Loving someone is hectic. When we are in love, we are vulnerable. We dare to open our hearts and souls to the dearest person, reveling our secrets and weak spots. Love can be healing, but sometimes, it takes a toll on us. Have you ever cared so much of a person, that you were completely unable to think of something, or someone else? Attachment can be so intense, it paralyzes. It’s like your date cast a spell on you. But what if you become feeling needy in a relationship?
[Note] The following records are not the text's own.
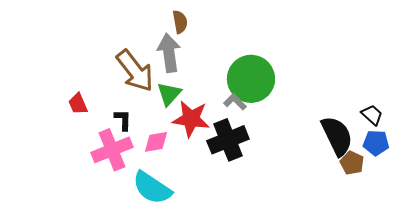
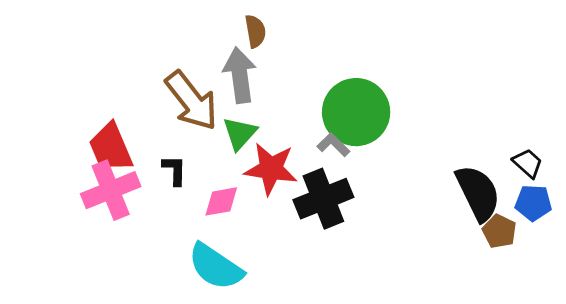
red trapezoid: (78, 104) -> (111, 148), size x1.6
pink cross: (112, 150) -> (111, 190), moved

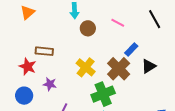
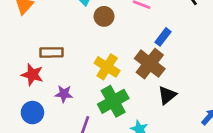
black triangle: (149, 66) -> (167, 95), moved
green cross: (103, 94) -> (113, 101), moved

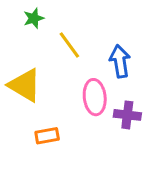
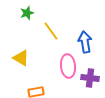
yellow triangle: (25, 85) -> (21, 58), size x0.7

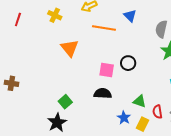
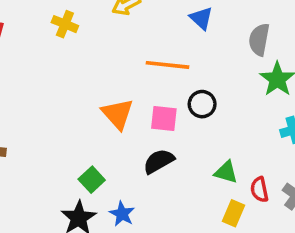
orange line: (104, 28) -> (167, 65), moved
orange triangle: (70, 48) -> (117, 114), moved
black semicircle: (103, 93) -> (159, 161), turned -30
blue star: (124, 118) -> (122, 214), moved

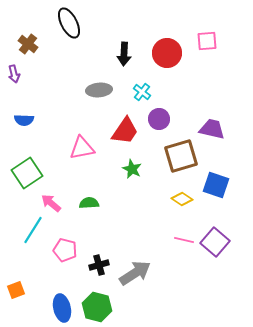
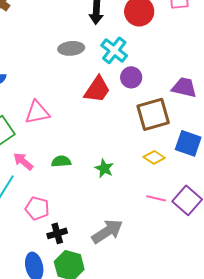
cyan cross: (142, 92) -> (114, 50), size x1.5
pink triangle: (82, 148) -> (37, 112), moved
green star: (132, 169) -> (104, 168), moved
black cross: (99, 265) -> (57, 233), moved

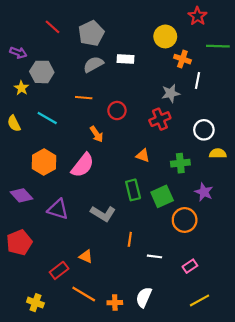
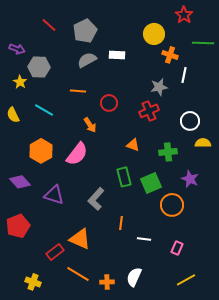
gray L-shape: (103, 214) -> (96, 199), turned 100
orange triangle: (86, 256) -> (80, 239), size x1.6
pink rectangle: (190, 266) -> (177, 248), turned -32

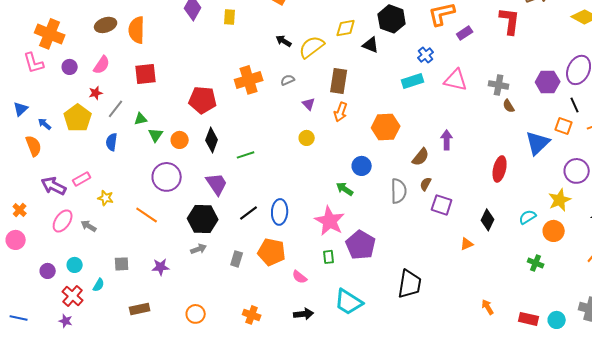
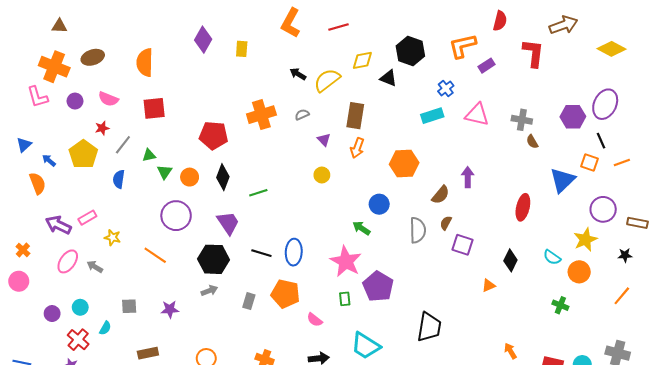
brown ellipse: (106, 25) -> (93, 57), moved
pink semicircle: (102, 65) -> (108, 99), turned 78
black line: (249, 213) -> (261, 253), turned 54
cyan semicircle: (528, 217) -> (552, 257), turned -114

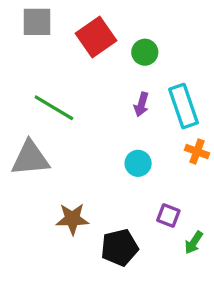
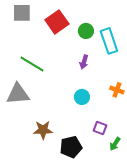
cyan rectangle: (184, 106) -> (109, 41), moved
what does clingy mean in a relationship

What Does It Mean When You Are Clingy?

What does clingy mean in a relationship? Is it bad? You can be called clingy if you hold onto your relationship like it’s a straw in a wind. You cannot let go of a person, for better or for worse. But isn’t it an indication of true love, you ask? If you think that, you’re wrong. Clingy relationships are toxic because we all need a bit of personal space. And when you don’t receive enough attention and affection, you try to receive it at any cost. And manipulation in a relationship is very unhealthy and destructive. Clingy partners can’t bare staying alone, so they probably will annoy their partner with constant phone calls, ask to joy during friend meetings, demand constant attention. A clingy person doesn’t respect personal borders and can’t let their partner have any secrets.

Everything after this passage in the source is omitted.